Estima-se que existam na natureza (em todo o planeta) cerca de 250 indivíduos dessa espécie. Sim, apenas 250. A maior parte deles na Serra da Canastra. E sabe do que o pato-mergulhão precisa para sobreviver? Água limpa e mata ciliar. E sabe onde ficam as minas de diamante? Na beira dos rios e córregos. Não por acaso, a figura abaixo mostra exatamente uma dessas minas (instalada dentro do Parque Nacional - diga-se de passagem) localizada no Córrego Cachoeira onde - adivinhe só - existe o pato-mergulhão! Ou pelo menos existia em 2006 quando foi realizado o maior censo dessa espécie naquela região...

Mina de diamante na área do Parque Nacional da Serra da Canastra. Imagem extraída da Rem: Revista Escola de Minas

Se você acredita em fada-madrinha, papai-noel, coelhinho da páscoa e afins, não precisa fazer muita coisa senão aceitar as justificativas esfarrapadas que os deputados inventaram para embasar esses projetos. Agora, se você tem um mínimo de consciência crítica, deve pensar por você mesmo a partir de todo o valor científico, histórico e ambiental presentes na região da Serra da Canastra. E, ainda, pode entrar em contato com o deputado em que votou nas últimas eleições e solicitar que ele peça a revisão em Plenário desses dois projetos de lei. Caso seu deputado não te atenda, o mais provável é que ele esteja mais interessado nos "incentivos" oferecidos pelas mineradoras do que no seu voto e, portanto, nas próximas eleições você já saberá em quem NÃO votar, não é mesmo?!

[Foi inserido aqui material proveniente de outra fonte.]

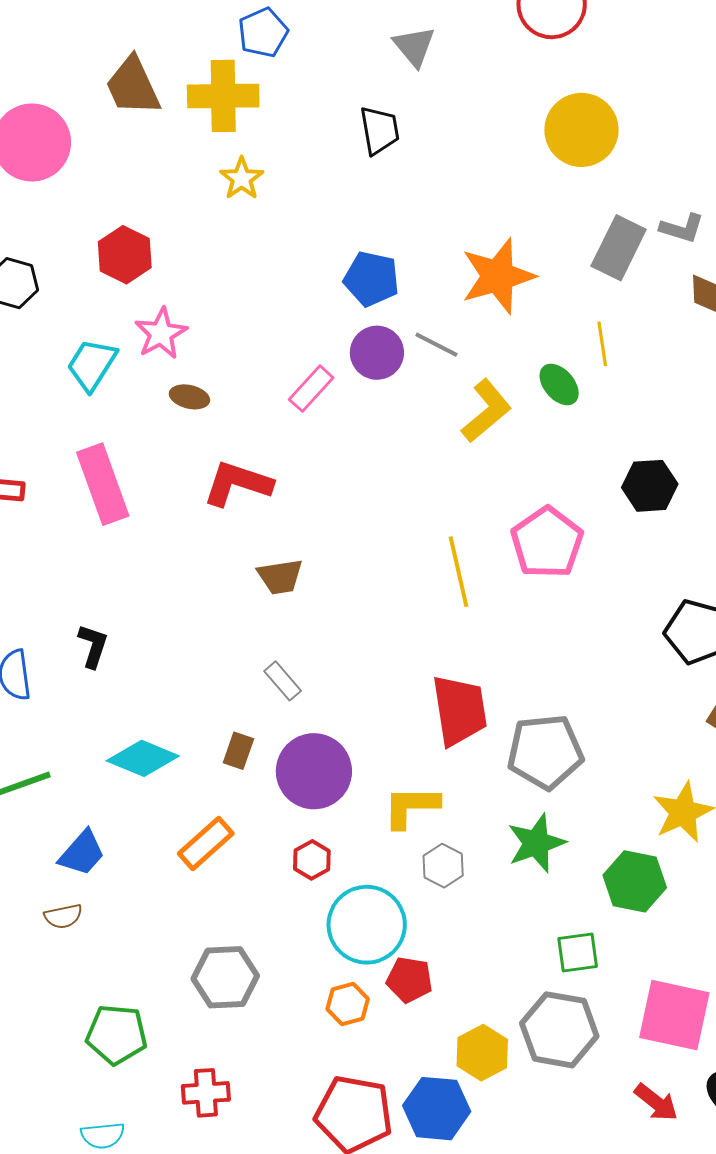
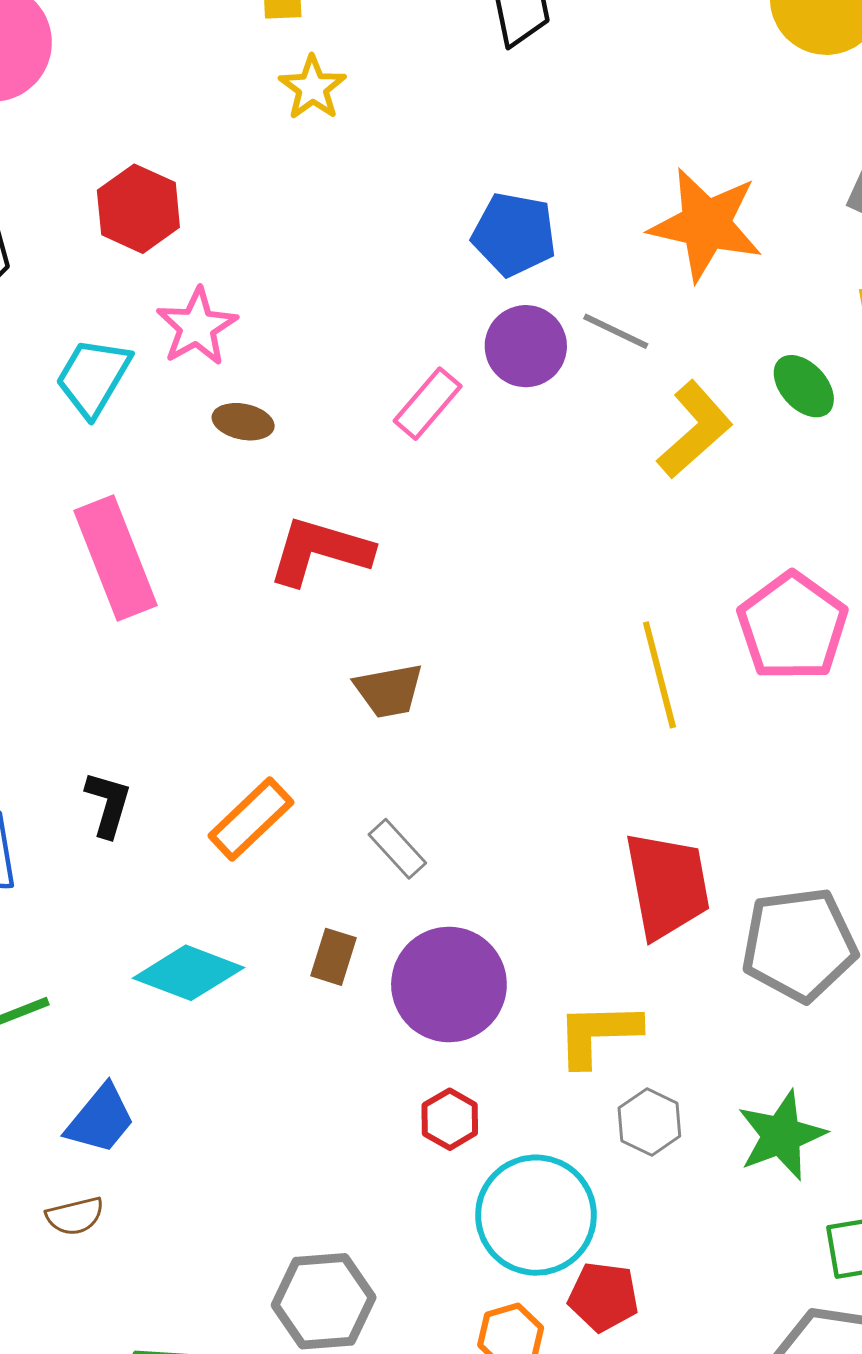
orange star: (498, 276) -> (706, 224), turned 30
green star: (536, 843) -> (781, 1135), moved
orange rectangle: (206, 844) -> (251, 819), moved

Por fim, seria injusto não mencionar os autores dos dois projetos de lei e também os dois únicos integrantes da CCJC que votaram contra as duas propostas:

Autores dos PLs 1448/2007 e 1517/2007: Deputados Carlos Melles, Odair Cunha, Maria do Carmo Lara, Geraldo Thadeu, e Rafael Guerra.
Votaram contra: Sarney Filho e Regis de Oliveira.